Friday, August 31, 2007
Just when I thought I would never get over the end of apricot season, I seem to have found instant resuscitation in the bountiful glories of peaches and berries. Fresh, sweet, tart, colorful, these are some of the best tools in my pastry toolbox.
In one of my recent pastry reveries, I was thinking about Peach Melba. Created in 1892 at the Savoy Hotel by Auguste Escoffier for the famed Australian opera star Dame Nellie Melba, Peach Melba is simply composed of a dish of vanilla ice cream with fresh peaches and raspberry sauce. But I wanted something slightly saucier - a dish of peaches layered with raspberries and sabayon, an easy, quick, elegant and utterly delicious expression of the natural world.
Sabayon, or zabaglione in Italy, is a light dessert cream made by gently whisking egg yolks, sugar and wine over a water bath. It is easy to prepare, takes just a few minutes and is a perfect complement for just about any fruit.
Legend has it that zabaglione originated in 16th century Florence in the court of the Medici. The classical Italian flavoring for zabaglione is Marsala, but you can easily vary the type of wine used. Try it with your favorite fruity wine, Muscat, port, Madeira, cognac or champagne. Since zabaglione takes its primary flavor from the wine, use only the best and adjust the sugar in the recipe according to the sweetness of the liquor you choose. The texture of the sauce can also be loosened with whipped egg whites or whipped cream. Let your imagination work according to the fruit you are pairing.

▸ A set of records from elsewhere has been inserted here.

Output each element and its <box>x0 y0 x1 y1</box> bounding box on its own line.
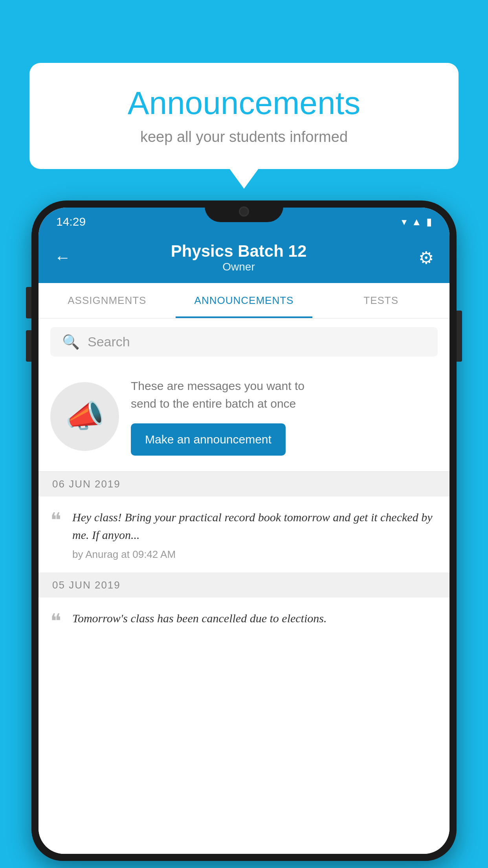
phone-screen: 14:29 ▾ ▲ ▮ ← Physics Batch 12 Owner ⚙ A… <box>39 208 449 854</box>
status-icons: ▾ ▲ ▮ <box>402 216 432 228</box>
phone-notch <box>205 200 283 222</box>
phone-mockup: 14:29 ▾ ▲ ▮ ← Physics Batch 12 Owner ⚙ A… <box>31 200 457 868</box>
app-bar-subtitle: Owner <box>83 261 395 273</box>
date-divider-2: 05 JUN 2019 <box>39 573 449 598</box>
signal-icon: ▲ <box>411 216 422 228</box>
volume-down-button <box>26 330 31 362</box>
announcement-meta-1: by Anurag at 09:42 AM <box>72 548 438 561</box>
promo-description: These are messages you want to send to t… <box>131 377 438 412</box>
search-icon: 🔍 <box>62 334 80 350</box>
announcements-subtitle: keep all your students informed <box>53 129 435 145</box>
announcement-text-2: Tomorrow's class has been cancelled due … <box>72 609 438 627</box>
app-bar: ← Physics Batch 12 Owner ⚙ <box>39 232 449 283</box>
promo-content: These are messages you want to send to t… <box>131 377 438 456</box>
battery-icon: ▮ <box>426 216 432 228</box>
app-bar-title-container: Physics Batch 12 Owner <box>83 242 395 273</box>
settings-icon[interactable]: ⚙ <box>418 248 434 268</box>
speech-bubble: Announcements keep all your students inf… <box>29 63 459 169</box>
tab-bar: ASSIGNMENTS ANNOUNCEMENTS TESTS <box>39 283 449 318</box>
back-button[interactable]: ← <box>54 248 71 267</box>
search-placeholder: Search <box>88 334 130 349</box>
date-divider-1: 06 JUN 2019 <box>39 472 449 497</box>
status-time: 14:29 <box>56 215 86 228</box>
tab-tests[interactable]: TESTS <box>312 283 449 318</box>
search-bar[interactable]: 🔍 Search <box>50 327 438 357</box>
tab-announcements[interactable]: ANNOUNCEMENTS <box>176 283 313 318</box>
megaphone-icon: 📣 <box>65 398 105 435</box>
announcement-content-1: Hey class! Bring your practical record b… <box>72 508 438 561</box>
app-bar-title: Physics Batch 12 <box>83 242 395 261</box>
quote-icon-1: ❝ <box>50 510 61 531</box>
announcement-icon-circle: 📣 <box>50 382 119 451</box>
announcement-text-1: Hey class! Bring your practical record b… <box>72 508 438 544</box>
announcement-content-2: Tomorrow's class has been cancelled due … <box>72 609 438 632</box>
announcements-title: Announcements <box>53 85 435 121</box>
phone-outer: 14:29 ▾ ▲ ▮ ← Physics Batch 12 Owner ⚙ A… <box>31 200 457 861</box>
content-area: 🔍 Search 📣 These are messages you want t… <box>39 318 449 854</box>
tab-assignments[interactable]: ASSIGNMENTS <box>39 283 176 318</box>
phone-camera <box>239 206 249 217</box>
make-announcement-button[interactable]: Make an announcement <box>131 423 286 456</box>
speech-bubble-container: Announcements keep all your students inf… <box>29 63 459 169</box>
announcement-item-2[interactable]: ❝ Tomorrow's class has been cancelled du… <box>39 598 449 644</box>
quote-icon-2: ❝ <box>50 611 61 632</box>
announcement-item-1[interactable]: ❝ Hey class! Bring your practical record… <box>39 497 449 573</box>
promo-card: 📣 These are messages you want to send to… <box>39 365 449 472</box>
volume-up-button <box>26 287 31 318</box>
power-button <box>457 311 462 362</box>
wifi-icon: ▾ <box>402 216 407 228</box>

So let’s console ourselves with a pillow of Peaches Royale. Only nine months until apricot season.
- For the sabayon, choose a wine that will go well with peaches and raspberries. I recommend a good quality fruity white wine, such as Beaume de Venise, Semillon, Sauvignon Blanc, Prosecco or champagne. I used a Monbazillac, a wine with aromas of honey, apricot, orange and a taste similar to Sauternes.
- Another variation on this theme is fruit gratin, which is fruit layered on top of a bit of pastry cream, topped with sabayon and lightly broiled. It’s a truly incredible thing of sheer beauty and complete speechless surrender.
3 fresh ripe peaches
1 pint raspberries
sugar to taste
4 egg yolks
1/4 C sugar
1/2 C fruity white wine
1/2 C heavy cream, chilled
Peel the peaches if you prefer and slice into thin wedges. Toss peaches and raspberries with about 1 1/2 T of sugar, to taste.
Whisk egg yolks, sugar and wine in a stainless steel bowl. Place the bowl over a pot of simmering water, making sure that the bowl is not touching the water. Check periodically to see that the water is not boiling. Whisk constantly for 4 to 5 minutes, including the bottom and sides of the bowl. Cook until the mixture is thickened and expanded in volume. If you have a thermometer, you’re shooting for about 160 degrees. Remove from heat and continue whisking for a bit. Set aside to cool.
Whip the heavy cream just until soft peaks form. Fold gently into cooled sabayon. Divide into each serving dish. Top with fruit and their juices.